Genuinely novel undertakings with no comparable reference class.
When you have no real base-rate data and would have to invent it.
When the specifics genuinely dominate and no class is comparable.
When a point certainty is expected (this produces a distribution).

Instructions

When asked to forecast with the outside view, follow these steps:

State what is being forecast (cost, duration, success odds) and the inside-view estimate if one exists.
Define the reference class. Identify the set of genuinely comparable past cases, and say why they are comparable. Resist a class that is too narrow or too flattering.
Get the base rates. State the distribution of outcomes for that class - typical and worst-case - with the data source. If real data is unavailable, say so explicitly and stop or downgrade to a clearly-flagged rough estimate; do not fabricate numbers.
Anchor on the outside view. Set the estimate from the base-rate distribution, not the plan’s details.
Adjust conservatively. Only then adjust for genuine specifics, in small amounts, and resist sliding back to the optimistic inside view.
Emit the reference-class estimate per references/TEMPLATE.md.

Output Format

Use the template in references/TEMPLATE.md. The deliverable is the reference class, base rates, and the outside-anchored estimate as a range, not a single optimistic number.

Quality Checklist

Before finalizing, verify:

The reference class is genuinely comparable, not narrow or flattering.
Base rates come with a data source, or missing data is flagged (not invented).
The estimate is anchored on the distribution, then adjusted only conservatively.
The result is a range/distribution, not a point certainty.
The inside-view estimate did not sneak back in as the answer.
The output is the reference-class estimate artifact, not prose.

Evidence

Tier S. The planning fallacy is robustly demonstrated and the outside view measurably reduces forecast error (Kahneman & Lovallo 1993; Kahneman 2011). Bent Flyvbjerg’s reference class forecasting for infrastructure documented systematic overruns and has been adopted by institutions (e.g. UK guidance) - real-world validation, not only lab results. The strong evidence is from human forecasting; the AI use transfers the method, with the firm constraint that base rates must be real, not invented. Full grading: evidence/dossier.md.

Examples

See references/EXAMPLE.md for a completed reference-class estimate.

Deep dive: worked example

A full worked run (the shared Northwind scenario)

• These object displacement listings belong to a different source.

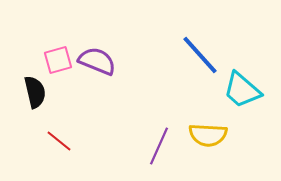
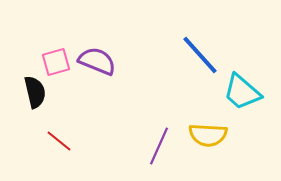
pink square: moved 2 px left, 2 px down
cyan trapezoid: moved 2 px down
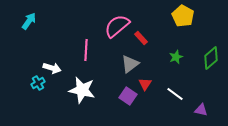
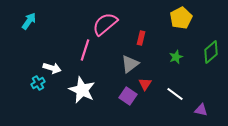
yellow pentagon: moved 2 px left, 2 px down; rotated 15 degrees clockwise
pink semicircle: moved 12 px left, 2 px up
red rectangle: rotated 56 degrees clockwise
pink line: moved 1 px left; rotated 15 degrees clockwise
green diamond: moved 6 px up
white star: rotated 12 degrees clockwise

Reference-Class Estimate - Worked Example

A completed run of think-reference-class-forecasting, on the shared Northwind scenario. This is the quality bar a generated estimate should meet.

Northwind is a B2B SaaS. The team estimates the free-tier build will take 6 weeks. Here the skill checks that with the outside view.

What is being forecast

Quantity: time to ship the self-serve free tier (build + billing + onboarding).
Inside-view estimate: 6 weeks (built up from the team’s task list).

Reference class

The class: Northwind’s last several “new self-serve surface” launches (billing/auth/onboarding changes of similar scope), plus comparable launches the team has data on.
Why comparable: all involved new billing states, auth edge cases, and onboarding flows under a deadline - the same risk profile, not cherry-picked easy projects.

Base rates

Data source: Northwind’s last 5 comparable launches (internal delivery records). [If those records did not exist, the honest move would be to flag “no real base-rate data” and treat the 6-week figure as an untested inside estimate, not to invent a multiplier.]
Typical outcome: comparable launches ran ~1.5x the initial estimate (so ~9 weeks for a “6-week” plan).
Worst-case / tail: the two launches that touched billing most heavily ran ~2x (~12 weeks), usually from billing/security rework discovered late.

Outside-anchored estimate

Anchored estimate (range): 9 to 12 weeks, centered on ~1.5x.
Conservative adjustment for specifics: the team is slightly more experienced with this billing system now; nudge the center down modestly, not back to 6. Resisted the inside-view pull to “but this time it is simpler.”
Final forecast: ~8 to 11 weeks (median ~9), with the main uncertainty in the billing/auth path. Implication: a 6-week, fixed-date commitment is likely to slip or ship rough; either move the date or cut scope now.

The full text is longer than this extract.